Should you draft him?: No! No! No!
I got burned being high on Todd Gurley last year, and I refuse to repeat that mistake with Howard, whose situation feels all too similar. Fool me once, etc.
I want no part of this Bears team in fantasy, except for maybe Cameron Meredith as a probable garbage time hero you can pick up in the late rounds.
DeMarco Murray
Team: Tennessee Titans
Bye week: 8
ADP: Round 2, Pick 3
The case for taking him: Murray looked revitalised in 2016, notching 12 all-purpose TDs and 1,287 rushing yards whilst handling a massive 293 carries on a Titans team that committed to smashmouth football under head coach Mike Mularkey. It helped that there was a fantastic five up front opening holes in the ground game, a group that are retained in full for 2017 and could easily be better than the vaunted (but changing) Cowboys line as a result.

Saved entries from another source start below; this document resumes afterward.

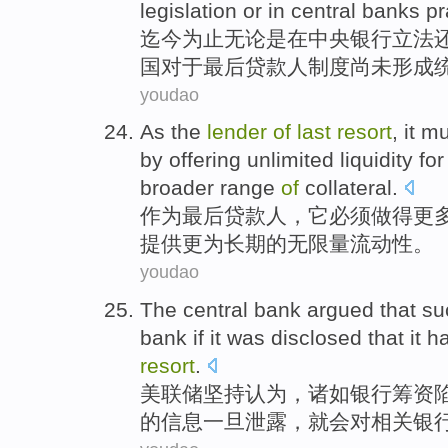
legislation
or
in
central banks
pr
迄今为止
无论是
在
中央
银行
立法
国
对于
最后
贷款人制度
尚未
形成
youdao
As
the
lender
of
last
resort
,
it
mu
by
offering
unlimited
liquidity
for
broader
range
of
collateral
.
作为
最后贷款人
，
它
必须
做得
更
提供
更为
长期
的
无限量
流动性
。
youdao
The
central
bank
argued that
su
bank
if it was
disclosed
that
it h
resort
.
美联储
坚持
认为
，
诸如
银行
筹资
的
信息
一旦
泄露
，
就
会对相关银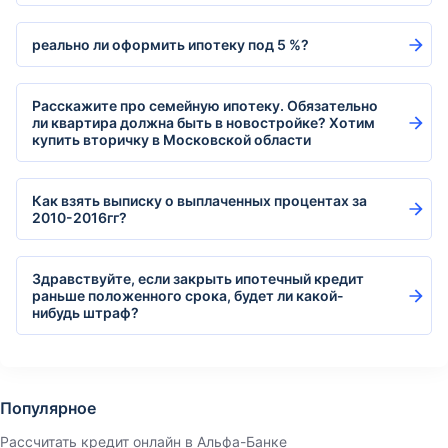
реально ли оформить ипотеку под 5 %?
Расскажите про семейную ипотеку. Обязательно
ли квартира должна быть в новостройке? Хотим
купить вторичку в Московской области
Как взять выписку о выплаченных процентах за
2010-2016гг?
Здравствуйте, если закрыть ипотечный кредит
раньше положенного срока, будет ли какой-
нибудь штраф?
Популярное
Рассчитать кредит онлайн в Альфа-Банке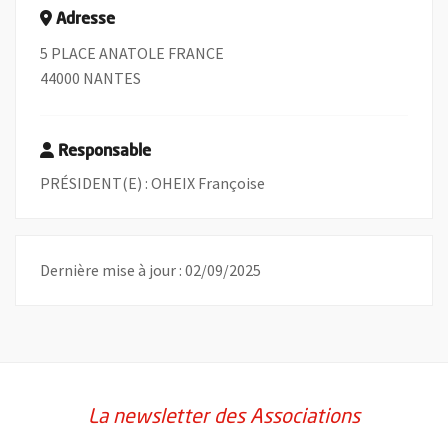
Adresse
5 PLACE ANATOLE FRANCE
44000 NANTES
Responsable
PRÉSIDENT(E) : OHEIX Françoise
Dernière mise à jour : 02/09/2025
La newsletter des Associations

Murray also has a far more favourable situation than too many of this year’s first-rounders from the game flow perspective. The Titans are actually good – they’re widely tipped to win their division this year – so will be spending less time chasing games and more time closing them out. Not that Murray will be out of the fantasy picture when they’re trailing either, as he happens to have caught at least 53 passes in three of the last four seasons, the missing one being the year he spent in Philadelphia as damaged goods after being ridden into the ground (393 carries!) by the Cowboys in his 2014 banner year.
The case for leaving him: The Titans, like the Falcons, have two really good running backs on the roster. The other here is Derrick Henry, and he’s surely going to steal some of the load from Murray, who has cleared 217 carries just twice in his NFL career (and, as mentioned, regressed spectacularly the year after the first of them. Murray has only missed one game in the last three seasons after an injury-riddled start to his career, but he’s now 29.

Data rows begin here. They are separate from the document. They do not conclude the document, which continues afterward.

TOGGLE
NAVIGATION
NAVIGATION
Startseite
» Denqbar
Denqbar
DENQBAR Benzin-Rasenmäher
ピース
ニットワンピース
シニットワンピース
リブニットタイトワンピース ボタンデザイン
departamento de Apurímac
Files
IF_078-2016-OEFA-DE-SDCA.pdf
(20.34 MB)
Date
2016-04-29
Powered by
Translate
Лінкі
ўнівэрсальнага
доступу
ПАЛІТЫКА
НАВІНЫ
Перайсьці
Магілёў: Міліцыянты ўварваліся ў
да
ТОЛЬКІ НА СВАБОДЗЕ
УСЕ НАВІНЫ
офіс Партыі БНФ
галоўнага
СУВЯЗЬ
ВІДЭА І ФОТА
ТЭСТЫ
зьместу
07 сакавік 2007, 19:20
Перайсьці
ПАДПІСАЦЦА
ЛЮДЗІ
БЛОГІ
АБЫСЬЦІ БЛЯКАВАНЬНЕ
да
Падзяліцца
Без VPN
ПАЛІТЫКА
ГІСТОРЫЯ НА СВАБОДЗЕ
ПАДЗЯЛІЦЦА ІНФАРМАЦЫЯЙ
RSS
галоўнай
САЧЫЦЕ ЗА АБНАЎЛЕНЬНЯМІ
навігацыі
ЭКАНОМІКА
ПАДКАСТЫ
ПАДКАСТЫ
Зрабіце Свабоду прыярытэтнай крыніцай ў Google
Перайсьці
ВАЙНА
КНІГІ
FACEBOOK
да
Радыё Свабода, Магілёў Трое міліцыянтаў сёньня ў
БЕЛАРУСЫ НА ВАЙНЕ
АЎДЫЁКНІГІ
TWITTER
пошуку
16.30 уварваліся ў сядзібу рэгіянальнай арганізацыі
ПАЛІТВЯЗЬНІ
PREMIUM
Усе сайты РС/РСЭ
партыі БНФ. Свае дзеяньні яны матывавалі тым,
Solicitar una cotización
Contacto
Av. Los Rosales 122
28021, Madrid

Should you draft him?: Yes. Not only is his bust potential far lower than some of the backs going ahead of him, any bust would likely be tied to a boom for Derrick Henry, who should be available in the sixth round of 12-team drafts and the seventh round of 10-team drafts. There are eight RBs going ahead of him, and that’s at least two too many.
Todd Gurley
Team: Los Angeles Rams
Bye week: 8
ADP: Round 2, Pick 6
The case for taking him: Gurley is too talented to play like he did in 2016. Surely held back by terrible blocking and woefully outdated Jeff Fisher offensive principles, he’s now got the NFL’s youngest ever head coach in Sean McVay (no lack of modernity there!), along with a colossal on-paper upgrade at left tackle in Andrew Whitworth, a massively underappreciated player in Cincinnati. He’s also surely going to get volume; he racked up 278 carries last year despite dismal production and constant negative game flow on a 4-12 team.

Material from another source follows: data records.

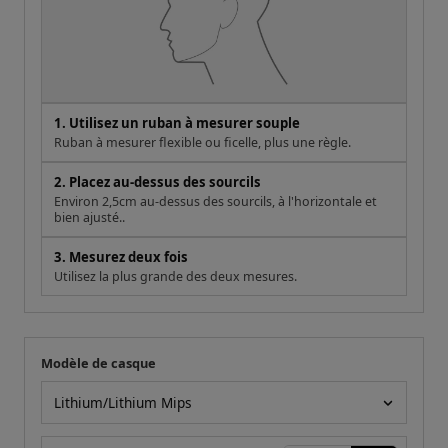
1. Utilisez un ruban à mesurer souple
Ruban à mesurer flexible ou ficelle, plus une règle.
2. Placez au-dessus des sourcils
Environ 2,5cm au-dessus des sourcils, à l'horizontale et
bien ajusté..
3. Mesurez deux fois
Utilisez la plus grande des deux mesures.
Modèle de casque
Votre mesure
Modèle de casque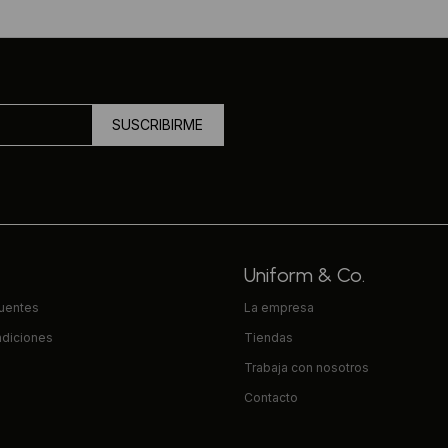
SUSCRIBIRME
Uniform & Co.
cuentes
La empresa
ndiciones
Tiendas
Trabaja con nosotros
Contacto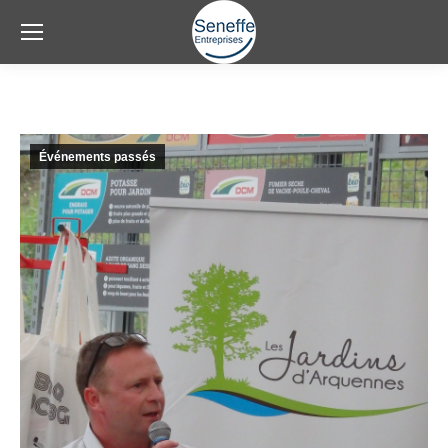
Événements passés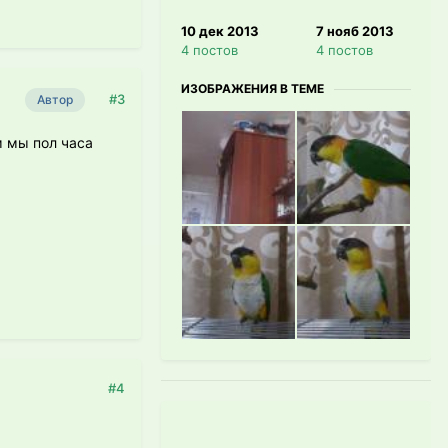
10 дек 2013
7 нояб 2013
4 постов
4 постов
ИЗОБРАЖЕНИЯ В ТЕМЕ
#3
Автор
м мы пол часа
#4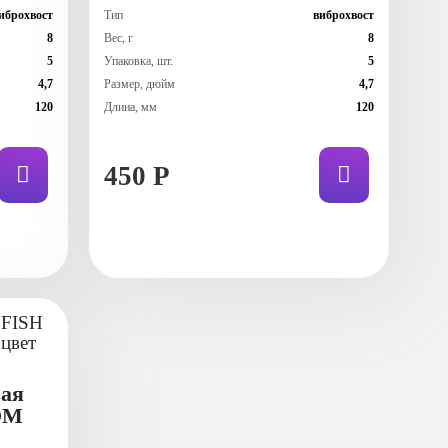
иброхвост
Тип
виброхвост
8
Вес, г
8
5
Упаковка, шт.
5
4,7
Размер, дюйм
4,7
120
Длина, мм
120
450 Р
ая
OM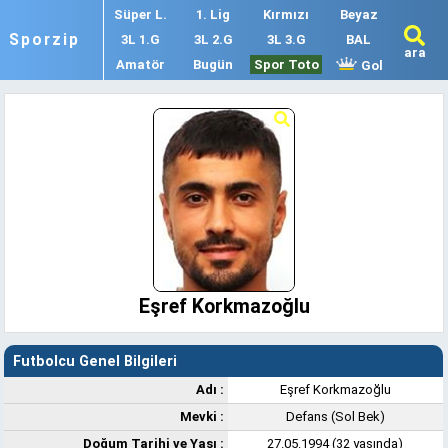
Süper L.
1. Lig
Kırmızı
Beyaz
Sporzip
3L 1.G
3L 2.G
3L 3.G
BAL
ara
Amatör
Bugün
Spor Toto
Gol
Eşref Korkmazoğlu
Futbolcu Genel Bilgileri
Adı :
Eşref Korkmazoğlu
Mevki :
Defans (Sol Bek)
Doğum Tarihi ve Yaşı :
27.05.1994 (32 yaşında)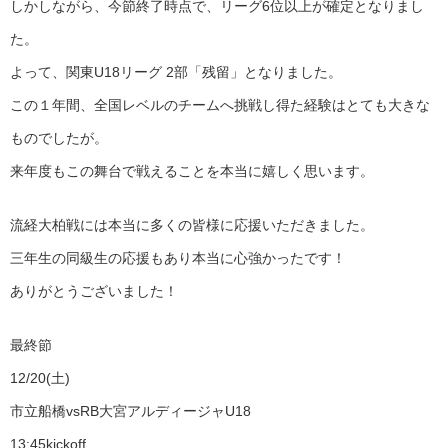
しかしながら、今節終了時点で、リーグ6位以上が確定となりまし
た。
よって、関東U18リーグ 2部「残留」となりました。
この１年間、全国レベルのチームへ挑戦し得た経験はとても大きな
ものでしたが。
来年度もこの舞台で戦えることを本当に嬉しく思います。
流経大柏戦には本当に多くの皆様に応援いただきました。
三年生の同級生の応援もあり本当に心強かったです！
ありがとうございました！
最終節
12/20(土)
市立船橋vsRB大宮アルディージャU18
13:45kickoff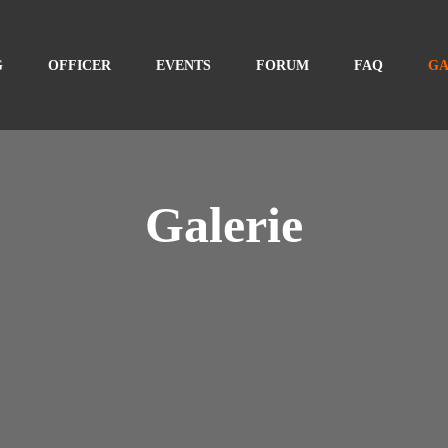
G
OFFICER
EVENTS
FORUM
FAQ
GA
Galerie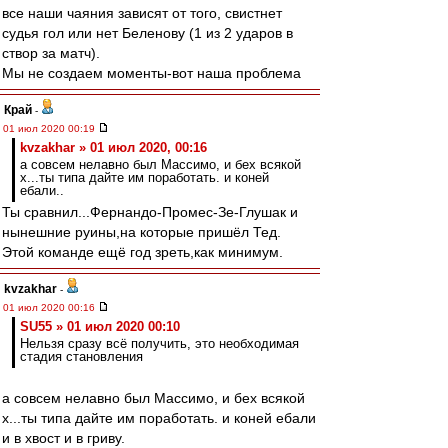
все наши чаяния зависят от того, свистнет
судья гол или нет Беленову (1 из 2 ударов в
створ за матч).
Мы не создаем моменты-вот наша проблема
Край
-
01 июл 2020 00:19
kvzakhar » 01 июл 2020, 00:16
а совсем нелавно был Массимо, и бех всякой
х...ты типа дайте им поработать. и коней
ебали..
Ты сравнил...Фернандо-Промес-Зе-Глушак и
нынешние руины,на которые пришёл Тед.
Этой команде ещё год зреть,как минимум.
kvzakhar
-
01 июл 2020 00:16
SU55 » 01 июл 2020 00:10
Нельзя сразу всë получить, это необходимая
стадия становления
а совсем нелавно был Массимо, и бех всякой
х...ты типа дайте им поработать. и коней ебали
и в хвост и в гриву.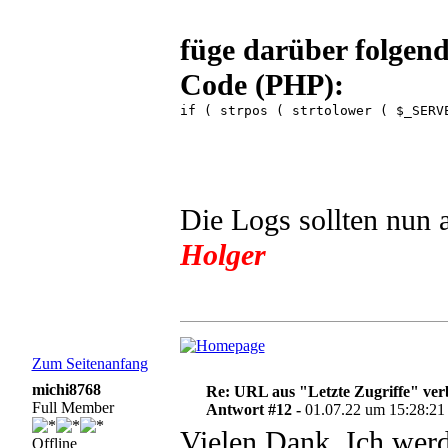
füge darüber folgend
Code (PHP):
if ( strpos ( strtolower ( $_SERV
Die Logs sollten nun 
Holger
Zum Seitenanfang
michi8768
Re: URL aus "Letzte Zugriffe" ve
Full Member
Antwort #12 -
01.07.22 um 15:28:21
Vielen Dank. Ich wer
Offline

The case for leaving him: 3.2 yards per carry last year. A head coach who – from his time in Washington – tends to use specific backfield receivers (Lance Dunbar being picked up for this role in free agency) rather than getting his lead back involved in the passing game, even though Gurley actually has receiving skills (65 catches to only three drops on 84 targets in his pro career) and can be destroyed when his mere presence implies the run is coming. Then again, Jared Goff at quarterback and a WR depth chart “led” by Robert Woods and Tavon Austin isn’t exactly going to deter defensive coordinators from selling out to stop the run either.
And Whitworth, who is actually several years older than his head coach (!), has gone to a terrible team in a warm-weather city at the end of his career. Is this a job or a retirement plan for him? The performance of players doing similar in the past suggests the latter.
Should you draft him?: No. Gurley’s career is fast resembling that of Trent Richardson. That man was productive as a rookie too, believe it or not.